The doctor watched the scene, he could watch the man. When he looked at him he was out of focus and blurry and his borders indistinct. The man took out the rattle and started to rattle over the woman. The old woman had now disappeared and become more indistinct than the medicine man, she was now a shimmering shape moving in and out of reality. The medicine man started rattling and chanting in Navaho. The song was a lilting prayer like song that rose and fell like a dream song. As the doctor looked at the medicine man, the man disappeared and instead the doctor saw a huge indistinct bear, moving in and out of reality with lights around it. As the medicine man chanted and rattled a smoke like darkness arose from the woman’s blurry shape and rose and left the room through the window. The woman suddenly sat up in bed fully, looked directly at the medicine man and the room just as suddenly was back to the way It was.

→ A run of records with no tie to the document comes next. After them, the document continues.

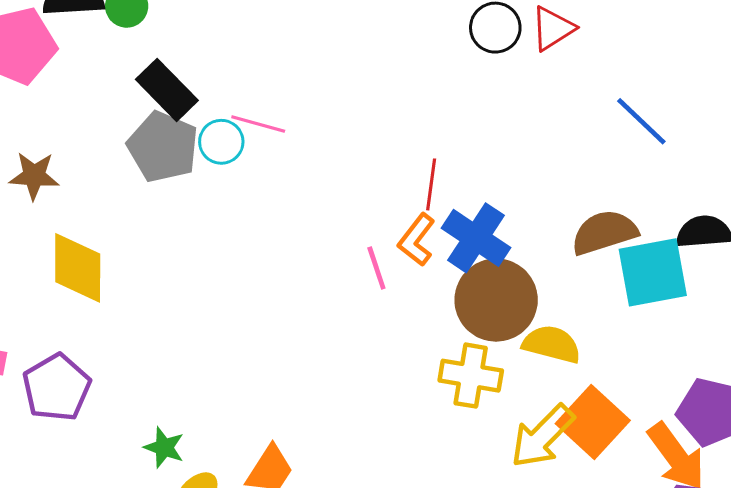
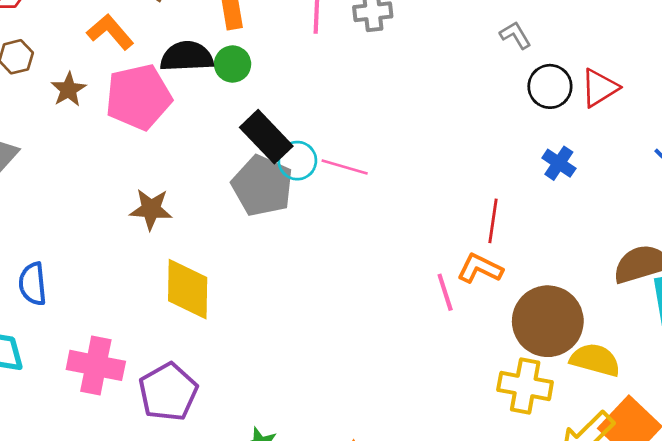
cyan circle: (221, 142) -> (297, 161), moved
blue cross: (476, 238) -> (559, 163), moved, size x0.6
orange L-shape: (417, 240) -> (480, 268), turned 78

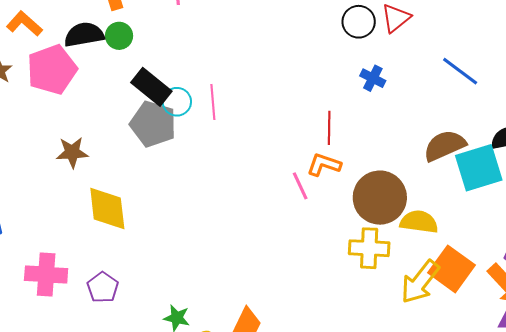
pink line: (345, 167) -> (213, 102), turned 76
purple pentagon: (168, 392) -> (103, 287), size x0.7

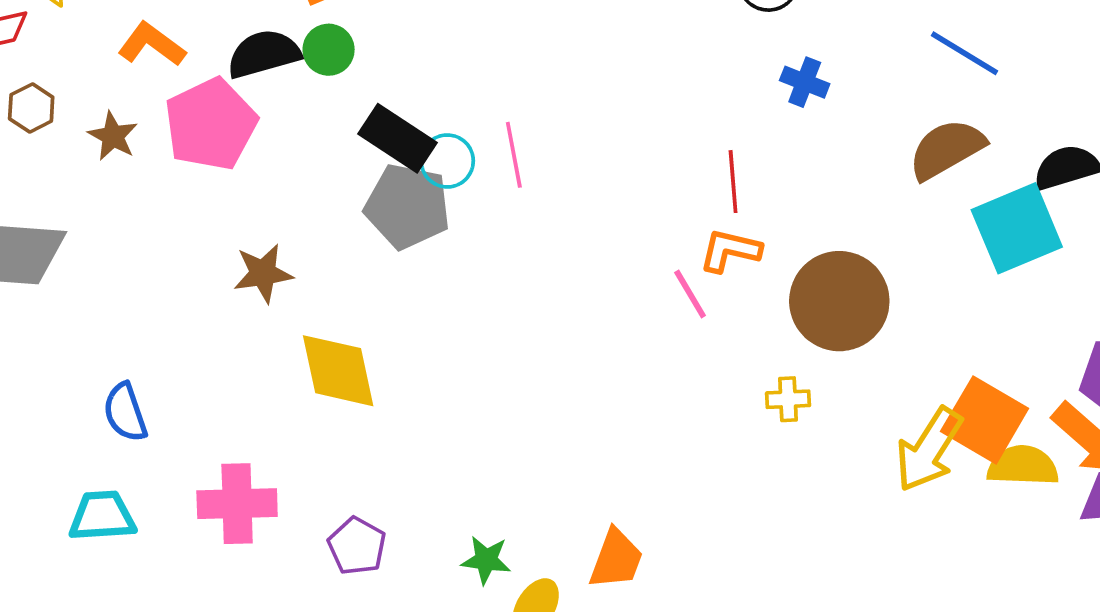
brown semicircle: (445, 146) -> (947, 149), moved
yellow semicircle: (419, 222) -> (1023, 466), moved
yellow cross: (369, 248) -> (788, 399), moved, size x0.6
purple pentagon: (103, 287) -> (357, 546), moved

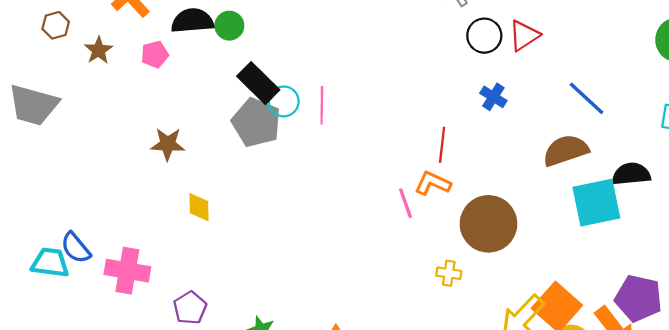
pink pentagon: (211, 124) -> (155, 54), size x0.5
yellow diamond: (338, 371) -> (199, 207), size x0.6
blue semicircle: (125, 412) -> (76, 248), moved, turned -32

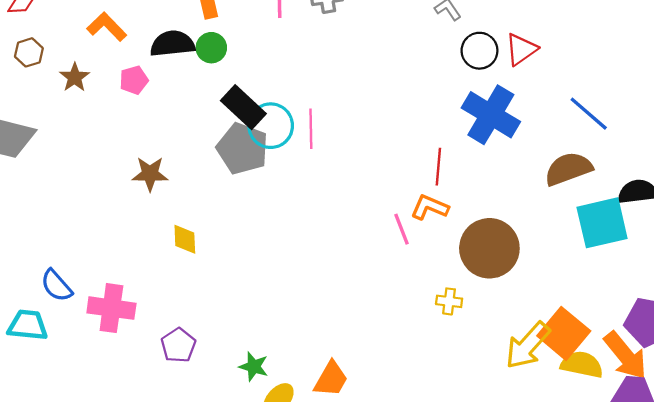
blue cross: (493, 97) -> (491, 115), size x2.0
cyan circle: (284, 101) -> (271, 126), size x1.4
cyan trapezoid: (50, 263) -> (28, 325), moved

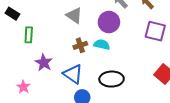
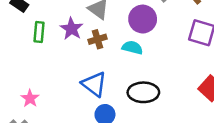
brown cross: (80, 45) -> (97, 39), moved
purple star: (44, 63) -> (72, 29), moved

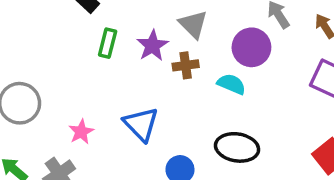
blue triangle: (94, 84) -> (141, 124), moved

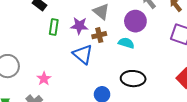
purple star: (152, 46) -> (79, 26), turned -30
blue triangle: (141, 124) -> (83, 54), moved

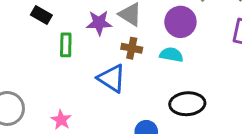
purple star: (79, 26) -> (99, 23), moved
brown cross: (99, 35) -> (132, 48), turned 32

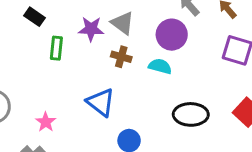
blue triangle: (112, 78) -> (101, 102), moved
black ellipse: (187, 104) -> (191, 114), moved

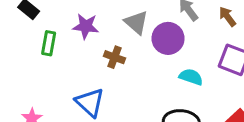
gray triangle: (123, 23) -> (136, 22), moved
cyan semicircle: (160, 66) -> (191, 77), moved

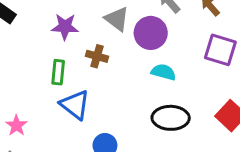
green rectangle: (49, 43) -> (58, 72), moved
cyan semicircle: (191, 77) -> (163, 72), moved

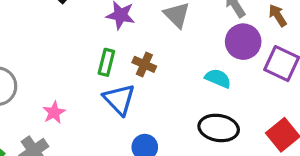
purple circle: (151, 33) -> (243, 42), moved
brown cross: (97, 56) -> (144, 64), moved

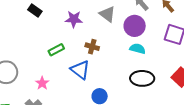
purple circle: (243, 42) -> (135, 26), moved
green rectangle: (106, 62) -> (56, 50), moved, turned 56

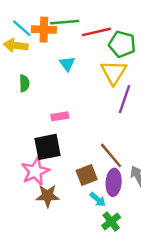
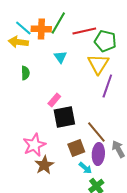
green line: (65, 22) -> (58, 23), turned -55
pink rectangle: (60, 116) -> (54, 100), turned -40
black square: (48, 147) -> (64, 117), moved
brown star: (48, 196) -> (44, 165), turned -30

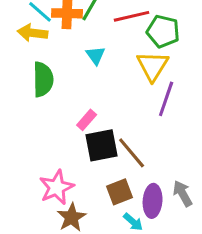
green semicircle: (25, 73) -> (43, 79), size x1.6
brown line: (96, 132) -> (132, 153), moved

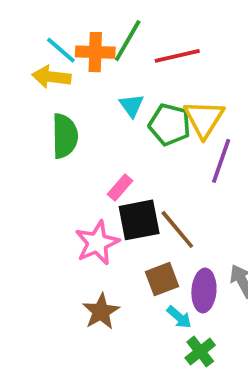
green pentagon: (163, 31) -> (170, 125), moved
pink star: (57, 187) -> (97, 243), moved

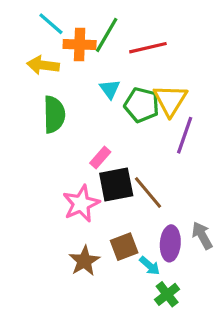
cyan line: (61, 50) -> (51, 24), moved
brown square: (162, 279) -> (124, 247), moved

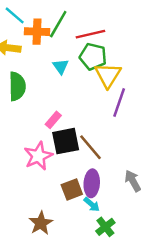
green pentagon: (142, 105) -> (93, 56), moved
purple ellipse: (170, 243) -> (92, 183), moved
brown star: (84, 261) -> (41, 223), moved

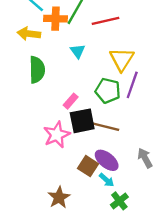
green pentagon: (93, 56) -> (108, 91), moved
brown line: (90, 147) -> (105, 127), turned -36
purple ellipse: (92, 183) -> (107, 160), turned -55
brown square: (72, 190) -> (88, 166), turned -36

The woman, the light, the medicine man the nurses at the door were the way they were before. It was a hospital room in Indian Health. The lights above her bed were dimmed for the night. The family sat on plastic chairs near the wall, but the woman was now totally different. She had sat up, and she talked in Navaho to the man and then to her family. She looked many years younger, the wrinkles in her face had softened. She was relaxed and to the doctor surprisingly calm.
The medicine man took off his headdress and put the rattle and wing back in his bag. He turned and nodded to the family and then to the doctor and simply left the room. The doctor had no idea how long this took in real time or what had happened. It was not until many years had passed for the doctor to even realize and remember any details, then, it was only a fog moving and undulating like the mother’s breath.